What needs to be done:
Count how many lines of the data below contain the string "brands"; the reply should be that number alone.

(Extracted page text data)
--- START ---

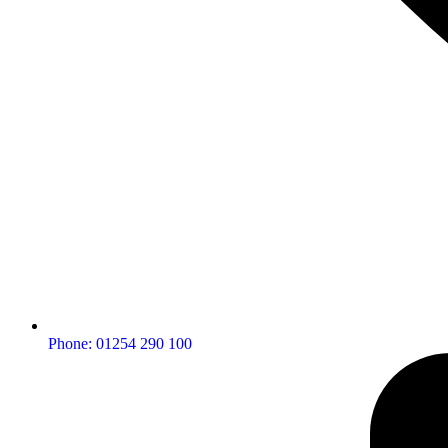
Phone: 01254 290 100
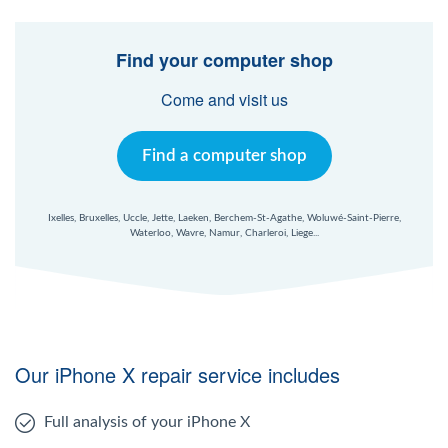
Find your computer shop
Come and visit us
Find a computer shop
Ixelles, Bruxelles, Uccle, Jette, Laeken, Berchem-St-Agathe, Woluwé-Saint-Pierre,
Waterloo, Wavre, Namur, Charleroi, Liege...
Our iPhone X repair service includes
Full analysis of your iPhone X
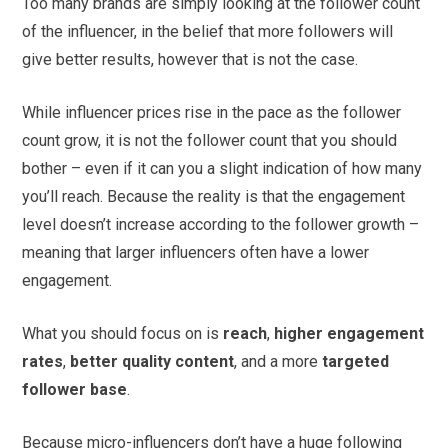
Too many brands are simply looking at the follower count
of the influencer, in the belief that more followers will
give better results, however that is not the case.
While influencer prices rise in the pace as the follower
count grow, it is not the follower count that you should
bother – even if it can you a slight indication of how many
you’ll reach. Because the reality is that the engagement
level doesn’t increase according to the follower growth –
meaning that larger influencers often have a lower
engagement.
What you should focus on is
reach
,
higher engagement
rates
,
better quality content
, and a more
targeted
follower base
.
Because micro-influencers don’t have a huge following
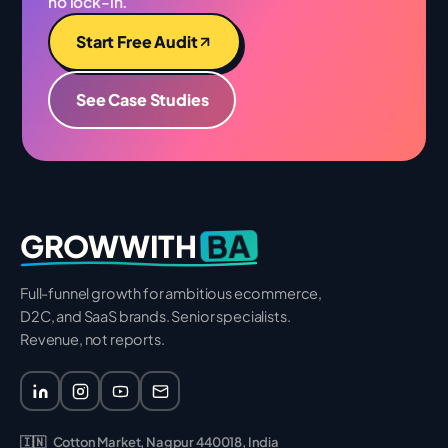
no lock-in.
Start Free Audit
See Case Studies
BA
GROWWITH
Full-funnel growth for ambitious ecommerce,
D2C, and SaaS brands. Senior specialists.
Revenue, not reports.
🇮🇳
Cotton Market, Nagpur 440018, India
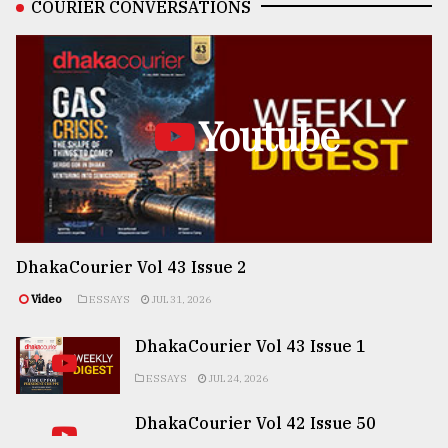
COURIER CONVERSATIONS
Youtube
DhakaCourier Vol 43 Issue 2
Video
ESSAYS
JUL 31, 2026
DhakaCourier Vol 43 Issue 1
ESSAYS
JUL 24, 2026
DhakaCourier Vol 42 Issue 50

--- END ---

Reply:
2